What this task involves => The entire listing that follows must be repeated exactly, pictures excluded.

[Records for this task — start]

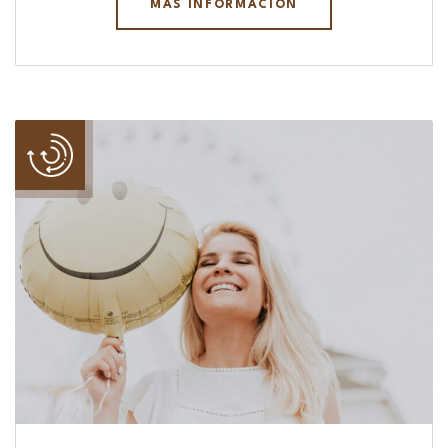
MÁS INFORMACIÓN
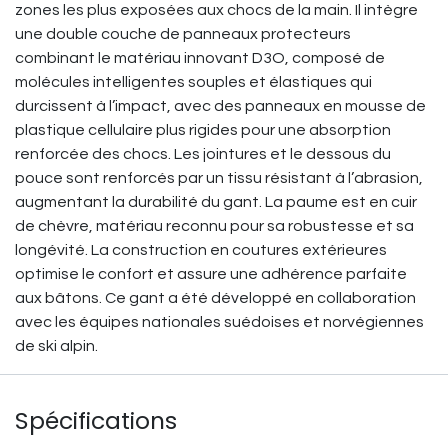
zones les plus exposées aux chocs de la main. Il intègre
une double couche de panneaux protecteurs
combinant le matériau innovant D3O, composé de
molécules intelligentes souples et élastiques qui
durcissent à l’impact, avec des panneaux en mousse de
plastique cellulaire plus rigides pour une absorption
renforcée des chocs. Les jointures et le dessous du
pouce sont renforcés par un tissu résistant à l’abrasion,
augmentant la durabilité du gant. La paume est en cuir
de chèvre, matériau reconnu pour sa robustesse et sa
longévité. La construction en coutures extérieures
optimise le confort et assure une adhérence parfaite
aux bâtons. Ce gant a été développé en collaboration
avec les équipes nationales suédoises et norvégiennes
de ski alpin.
Spécifications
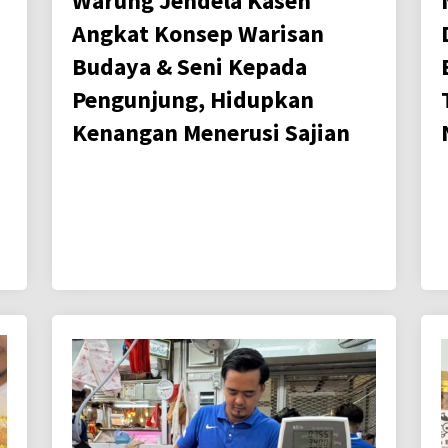
Warung Jendela Kaseh
Angkat Konsep Warisan
Budaya & Seni Kepada
Pengunjung, Hidupkan
Kenangan Menerusi Sajian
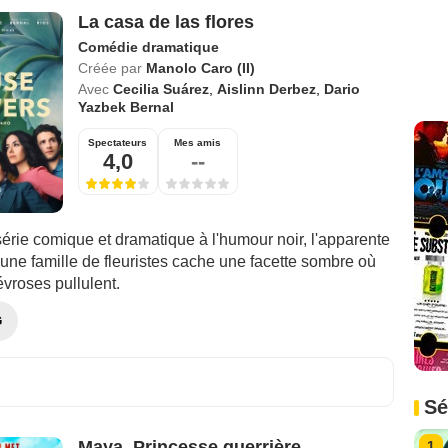
La casa de las flores
Comédie dramatique
Créée par
Manolo Caro (II)
Avec
Cecilia Suárez
,
Aislinn Derbez
,
Dario
Yazbek Bernal
Spectateurs
Mes amis
4,0
--
érie comique et dramatique à l'humour noir, l'apparente
'une famille de fleuristes cache une facette sombre où
évroses pullulent.
G
Sé
Maya, Princesse guerrière
1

[Records for this task — finish]

Reply =>
MÁS INFORMACIÓN
zones les plus exposées aux chocs de la main. Il intègre
une double couche de panneaux protecteurs
combinant le matériau innovant D3O, composé de
molécules intelligentes souples et élastiques qui
durcissent à l’impact, avec des panneaux en mousse de
plastique cellulaire plus rigides pour une absorption
renforcée des chocs. Les jointures et le dessous du
pouce sont renforcés par un tissu résistant à l’abrasion,
augmentant la durabilité du gant. La paume est en cuir
de chèvre, matériau reconnu pour sa robustesse et sa
longévité. La construction en coutures extérieures
optimise le confort et assure une adhérence parfaite
aux bâtons. Ce gant a été développé en collaboration
avec les équipes nationales suédoises et norvégiennes
de ski alpin.
Spécifications
Warung Jendela Kaseh
Angkat Konsep Warisan
Budaya & Seni Kepada
Pengunjung, Hidupkan
Kenangan Menerusi Sajian
La casa de las flores
Comédie dramatique
Créée par
Manolo Caro (II)
Avec
Cecilia Suárez
,
Aislinn Derbez
,
Dario
Yazbek Bernal
Spectateurs
Mes amis
4,0
--
érie comique et dramatique à l'humour noir, l'apparente
'une famille de fleuristes cache une facette sombre où
évroses pullulent.
G
Sé
Maya, Princesse guerrière
1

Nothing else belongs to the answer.